Task inputs ::
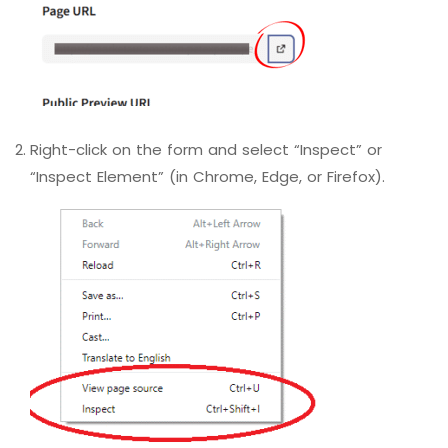
Right-click on the form and select “Inspect” or
“Inspect Element” (in Chrome, Edge, or Firefox).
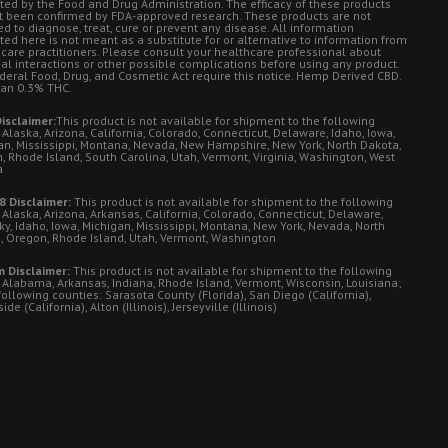
ted by the Food and Drug Administration. The efficacy of these products
t been confirmed by FDA-approved research. These products are not
d to diagnose, treat, cure or prevent any disease. All information
ted here is not meant as a substitute for or alternative to information from
 care practitioners. Please consult your healthcare professional about
ial interactions or other possible complications before using any product.
deral Food, Drug, and Cosmetic Act require this notice. Hemp Derived CBD.
han 0.3% THC.
isclaimer:
This product is not available for shipment to the following
 Alaska, Arizona, California, Colorado, Connecticut, Delaware, Idaho, Iowa,
an, Mississippi, Montana, Nevada, New Hampshire, New York, North Dakota,
, Rhode Island, South Carolina, Utah, Vermont, Virginia, Washington, West
a
8 Disclaimer:
This product is not available for shipment to the following
 Alaska, Arizona, Arkansas, California, Colorado, Connecticut, Delaware,
ky, Idaho, Iowa, Michigan, Mississippi, Montana, New York, Nevada, North
, Oregon, Rhode Island, Utah, Vermont, Washington
 Disclaimer:
This product is not available for shipment to the following
: Alabama, Arkansas, Indiana, Rhode Island, Vermont, Wisconsin, Louisiana;
following counties: Sarasota County (Florida), San Diego (California),
de (California), Alton (Illinois), Jerseyville (Illinois)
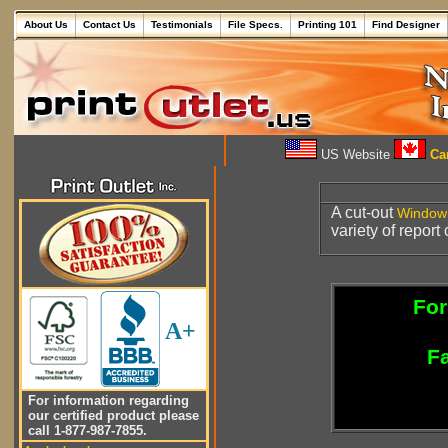
About Us
Contact Us
Testimonials
File Specs.
Printing 101
Find Designer
US Website
Can
A cut-out
Window
variety of report
For
A+
Fa
For information regarding
our certified product please
call 1-877-987-7855.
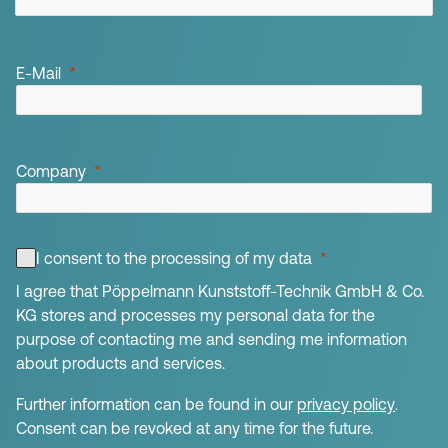
E-Mail
Company
I consent to the processing of my data
I agree that Pöppelmann Kunststoff-Technik GmbH & Co.
KG stores and processes my personal data for the
purpose of contacting me and sending me information
about products and services.
Further information can be found in our
privacy policy
.
Consent can be revoked at any time for the future.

Task brief ::
Nothing but the lines from the beginning of the material above through the line containing "an, Mississippi, Montana, Nevada, New" should appear in the answer, copied exactly and free of pictures.

Task output ::
Right-click on the form and select “Inspect” or
“Inspect Element” (in Chrome, Edge, or Firefox).
ted by the Food and Drug Administration. The efficacy of these products
t been confirmed by FDA-approved research. These products are not
d to diagnose, treat, cure or prevent any disease. All information
ted here is not meant as a substitute for or alternative to information from
 care practitioners. Please consult your healthcare professional about
ial interactions or other possible complications before using any product.
deral Food, Drug, and Cosmetic Act require this notice. Hemp Derived CBD.
han 0.3% THC.
isclaimer:
This product is not available for shipment to the following
 Alaska, Arizona, California, Colorado, Connecticut, Delaware, Idaho, Iowa,
an, Mississippi, Montana, Nevada, New Hampshire, New York, North Dakota,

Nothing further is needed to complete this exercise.